Harden: What I'm getting at is that when you married, you had more than one person to have to think about when you considered going into a dangerous epidemic.

Piot:Yes, well, she was pregnant in addition.

Harden: And what was her view of your going to ‑‑

Piot:She was very supportive, but also not really knowing what we were going into.  I was going to go away for 10 days, and she said “Fine.”  

Harden: So she didn't understand that you were putting yourself into grave danger --

Piot: Not really.  No.  Nobody did, really -- well, some people had an idea.  I think Joel Brema n did, and certainly Karl Johnson did because he knew and had experience with Marburg.  To be honest, I was so excited.  It's like  ‑‑ what's her name, who got the Nobel Prize?  The Italian neurophysiologist, Montalcini [Rita Levi-Montalcini, Nobel Prize in Physiology or Medicine, 1986], one of the few women who got the Nobel Prize.  She's from the Piedmont region in Italy, where you have the truffles, the white truffles.  She says that when the discovery is coming, it's like the prickling sense of truffles, white truffles, in the air.  I mean, it gets you a bit drunk, and you know, you forget about everything else. 

It was very exciting scientifically, but also it was the adventure of my life.  I was going to Africa, into one of the most backwards places on the earth, but also it was a rare privilege to work on something that no one had a clue how it was transmitted or what it was.  If you're going to a cholera epidemic, you know.  I mean, the Ebola epidemic was a total unknown.  The same thing was true with AIDS in the beginning, you know? 

Harden: I wanted to make that analogy, too, but it appears to me that it happened backwards with Ebola.  That is to say, you isolated this virus before you knew about the disease.  And with AIDS you knew you had a disease, but didn't have a virus to start with.

Piot:Yes.  That's right.  Good point.

Harden: And so, let's turn a little bit towards AIDS.  But one more question, before we get there.  During your Ph.D. training, you spent a year as a senior Fellow in Seattle.   I presume that you went to Seattle to study with King Holmes [King Holmes, M.D., Ph.D.].   I did not know about his eminence when I began this research on AIDS, but I keep finding people who have gone there and studied with him. 

Piot:Oh, there is a whole mafia, a whole network.

Harden:What I'd like to know is, what it is about Seattle and Dr. Holmes that attracted you, and then secondly, whom did you meet while you were there, who later worked with you?
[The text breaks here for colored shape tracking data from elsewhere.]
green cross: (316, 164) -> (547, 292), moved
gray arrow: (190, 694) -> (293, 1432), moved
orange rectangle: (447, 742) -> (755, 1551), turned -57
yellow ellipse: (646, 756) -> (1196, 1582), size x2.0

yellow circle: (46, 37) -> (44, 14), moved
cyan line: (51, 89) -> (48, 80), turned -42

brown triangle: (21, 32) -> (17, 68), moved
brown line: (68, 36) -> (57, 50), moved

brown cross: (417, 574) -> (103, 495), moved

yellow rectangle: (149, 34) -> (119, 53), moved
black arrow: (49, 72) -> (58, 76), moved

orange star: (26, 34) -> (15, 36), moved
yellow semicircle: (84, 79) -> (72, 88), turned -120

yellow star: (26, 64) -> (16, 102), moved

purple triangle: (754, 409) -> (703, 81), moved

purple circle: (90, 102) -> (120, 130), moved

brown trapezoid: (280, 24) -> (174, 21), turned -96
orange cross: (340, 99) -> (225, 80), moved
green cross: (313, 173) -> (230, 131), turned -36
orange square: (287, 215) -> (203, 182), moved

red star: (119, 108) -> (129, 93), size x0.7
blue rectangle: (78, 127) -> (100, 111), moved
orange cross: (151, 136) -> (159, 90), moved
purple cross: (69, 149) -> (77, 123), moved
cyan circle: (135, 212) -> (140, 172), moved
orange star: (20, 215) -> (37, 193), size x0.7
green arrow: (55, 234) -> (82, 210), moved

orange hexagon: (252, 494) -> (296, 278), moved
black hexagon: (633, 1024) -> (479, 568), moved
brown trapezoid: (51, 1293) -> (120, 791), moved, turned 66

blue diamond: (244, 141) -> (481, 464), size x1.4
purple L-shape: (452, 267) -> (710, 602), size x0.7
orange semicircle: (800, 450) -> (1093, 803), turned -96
Piot: Well, where to start?  After the whole Ebola epidemic and the investigation was over, Karl Johnson and Joel Bremen, who was then at CDC, they said, “You must come over.”  I wanted to go to the U.S. to further develop my training, because I found I was a bit stuck in Belgium.  But it took about a year to get a fellowship.  I applied for all kinds of fellowships to get money.  I got a NATO [North Atlantic Treaty Organization] fellowship.  It's part of the Fulbright fellowships in Belgium, and so it's competitive.  I went to CDC first. And originally I thought about staying at CDC, but I didn't like it.

Harden: Why not?

Piot: I thought it was so bureaucratic.  It's only gotten worse, but that is something else.

Harden: This was in what year?

Piot: In ’78.  I took the Epidemic Intelligence course, which was great.  I really loved it.  I met a lot of people.  I met Bill Foege [William Foege, M.D.]; he was then the director of CDC.  What was really great and unusual is that he invited the foreigners who took the course -- there were not many in those days; now there are far more ‑‑ and spoke with us.  And I spoke twice with him.   I knew about him--he was a hero because of smallpox--what he'd done.  What I didn't know was what he was like as a human being.  He is a very human person. 

I worked also with Karl Johnson in special pathogens, but I thought that it was not really something for me.  I mean, when we had been discussing what I would do at CDC, it was either work in a P4 lab -- I don't think I have the discipline for that; it's really extremely, extremely disciplined, you can't forgot anything -- or it was to do the state epidemiologist type of work, and that's not my type of thing.  Little did I know I would become a U.N. bureaucrat, but anyway.  So I drove, then, to Seattle.  I bought a car. 

Harden: That's a long drive. 

Piot:My wife, in the meantime, had had a son; Bram, the one she was pregnant with during Ebola.  That was a great trip, to cross the U.S. once was a wonderful trip.  It made me realize that the U.S. is more than New York and Washington.  I mean, I'd never before been to the U.S.  Atlanta was my first encounter with the U.S.

And so, why King Holmes?  I'd become interested in sexually transmitted infections while I was in Zaire and working on Ebola.  One of the things I had to do, since I was the most junior person on the whole team, was to go through hospital records.  And I saw so many STDs in there, women with infertility, which was related to it, PID [pelvic inflammatory disease], and in the meantime, also because of what I'd seen in Antwerp, in gay men particularly. 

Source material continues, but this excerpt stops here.